Assignment →
Take the entries below and print only the lines from the one with "easy to find" through the one with "Edit Business Info", exactly as they stand, both ends included.

Dataset entries:

━━━━

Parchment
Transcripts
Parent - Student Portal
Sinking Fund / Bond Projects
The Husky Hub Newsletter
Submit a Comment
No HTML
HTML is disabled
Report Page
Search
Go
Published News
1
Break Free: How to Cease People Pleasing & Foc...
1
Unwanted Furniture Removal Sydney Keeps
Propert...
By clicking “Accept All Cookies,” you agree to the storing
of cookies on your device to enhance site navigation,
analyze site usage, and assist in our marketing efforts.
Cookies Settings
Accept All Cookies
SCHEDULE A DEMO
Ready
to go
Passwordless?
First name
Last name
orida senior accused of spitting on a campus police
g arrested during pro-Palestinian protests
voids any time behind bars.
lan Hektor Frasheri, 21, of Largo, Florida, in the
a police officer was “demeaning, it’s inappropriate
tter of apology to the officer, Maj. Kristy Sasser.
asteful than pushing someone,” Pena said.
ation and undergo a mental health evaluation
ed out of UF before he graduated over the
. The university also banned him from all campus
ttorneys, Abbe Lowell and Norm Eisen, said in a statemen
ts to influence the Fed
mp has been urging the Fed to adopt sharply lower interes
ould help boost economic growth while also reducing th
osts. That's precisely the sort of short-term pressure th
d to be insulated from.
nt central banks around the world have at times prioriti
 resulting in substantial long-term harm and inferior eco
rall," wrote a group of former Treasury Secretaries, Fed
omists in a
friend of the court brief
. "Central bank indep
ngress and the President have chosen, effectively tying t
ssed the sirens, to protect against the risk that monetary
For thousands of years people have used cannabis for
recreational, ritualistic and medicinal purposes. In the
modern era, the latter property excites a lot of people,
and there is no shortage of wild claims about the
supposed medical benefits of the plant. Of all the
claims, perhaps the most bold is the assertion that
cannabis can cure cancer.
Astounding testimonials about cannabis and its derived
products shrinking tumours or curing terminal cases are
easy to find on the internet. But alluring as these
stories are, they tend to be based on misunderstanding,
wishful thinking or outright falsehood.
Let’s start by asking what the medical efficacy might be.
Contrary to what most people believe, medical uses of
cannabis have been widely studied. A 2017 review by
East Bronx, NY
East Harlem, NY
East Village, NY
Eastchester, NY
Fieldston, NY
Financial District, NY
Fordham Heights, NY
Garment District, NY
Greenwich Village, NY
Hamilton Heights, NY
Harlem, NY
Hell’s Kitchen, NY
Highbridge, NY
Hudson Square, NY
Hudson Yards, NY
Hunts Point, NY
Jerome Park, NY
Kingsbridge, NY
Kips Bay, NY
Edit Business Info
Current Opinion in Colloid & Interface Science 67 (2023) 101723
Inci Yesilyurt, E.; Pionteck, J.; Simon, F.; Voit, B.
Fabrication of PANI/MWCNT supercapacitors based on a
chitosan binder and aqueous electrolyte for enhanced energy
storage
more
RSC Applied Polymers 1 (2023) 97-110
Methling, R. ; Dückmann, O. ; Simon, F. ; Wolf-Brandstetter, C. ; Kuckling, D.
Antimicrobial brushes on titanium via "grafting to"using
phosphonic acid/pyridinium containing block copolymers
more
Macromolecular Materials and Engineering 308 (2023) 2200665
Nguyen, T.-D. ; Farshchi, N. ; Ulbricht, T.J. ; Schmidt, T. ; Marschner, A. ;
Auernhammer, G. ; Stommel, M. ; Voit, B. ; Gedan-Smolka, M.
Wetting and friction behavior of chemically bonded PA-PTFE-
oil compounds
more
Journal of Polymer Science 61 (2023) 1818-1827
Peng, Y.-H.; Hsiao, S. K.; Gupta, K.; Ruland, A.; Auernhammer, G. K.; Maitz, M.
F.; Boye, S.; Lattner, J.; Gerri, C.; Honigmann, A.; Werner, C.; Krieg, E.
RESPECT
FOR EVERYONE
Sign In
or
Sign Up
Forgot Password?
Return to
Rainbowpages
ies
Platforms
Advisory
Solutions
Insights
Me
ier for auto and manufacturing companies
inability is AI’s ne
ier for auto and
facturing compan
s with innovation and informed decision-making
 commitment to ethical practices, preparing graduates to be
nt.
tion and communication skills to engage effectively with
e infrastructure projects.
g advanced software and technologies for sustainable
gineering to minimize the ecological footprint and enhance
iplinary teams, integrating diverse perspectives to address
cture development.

━━━━

Solution below →
easy to find on the internet. But alluring as these
stories are, they tend to be based on misunderstanding,
wishful thinking or outright falsehood.
Let’s start by asking what the medical efficacy might be.
Contrary to what most people believe, medical uses of
cannabis have been widely studied. A 2017 review by
East Bronx, NY
East Harlem, NY
East Village, NY
Eastchester, NY
Fieldston, NY
Financial District, NY
Fordham Heights, NY
Garment District, NY
Greenwich Village, NY
Hamilton Heights, NY
Harlem, NY
Hell’s Kitchen, NY
Highbridge, NY
Hudson Square, NY
Hudson Yards, NY
Hunts Point, NY
Jerome Park, NY
Kingsbridge, NY
Kips Bay, NY
Edit Business Info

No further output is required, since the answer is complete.